Task: Each line of the entries that contains the word "Radiator" adds one. Reply with the resulting number only.

Information supplied:
☆ ☆ ☆ ☆

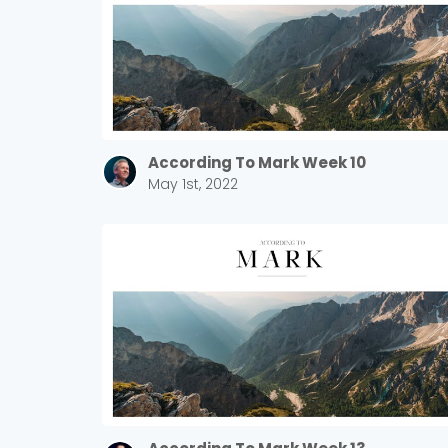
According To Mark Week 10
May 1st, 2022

☆ ☆ ☆ ☆

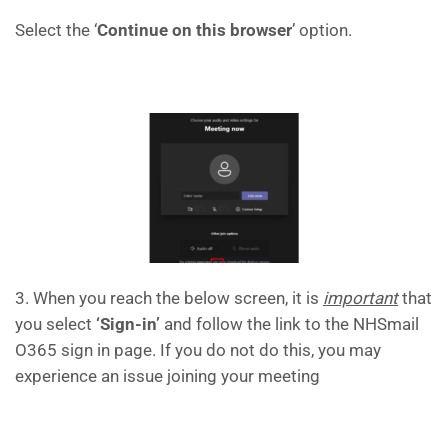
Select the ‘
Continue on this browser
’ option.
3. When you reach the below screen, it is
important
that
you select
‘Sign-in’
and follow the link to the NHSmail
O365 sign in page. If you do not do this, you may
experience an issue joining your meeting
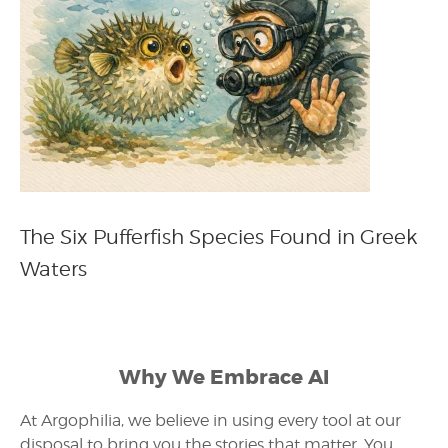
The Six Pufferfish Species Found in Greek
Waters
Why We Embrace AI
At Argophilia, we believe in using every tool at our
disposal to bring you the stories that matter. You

☆ ☆ ☆ ☆

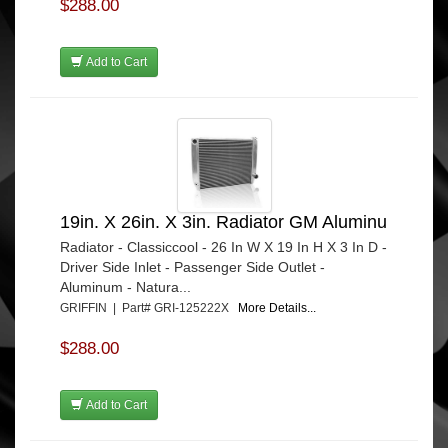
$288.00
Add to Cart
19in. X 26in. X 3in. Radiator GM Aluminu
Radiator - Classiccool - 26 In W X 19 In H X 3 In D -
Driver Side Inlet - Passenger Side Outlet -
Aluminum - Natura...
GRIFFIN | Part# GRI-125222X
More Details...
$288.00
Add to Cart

☆ ☆ ☆ ☆

Output of the exercise: 2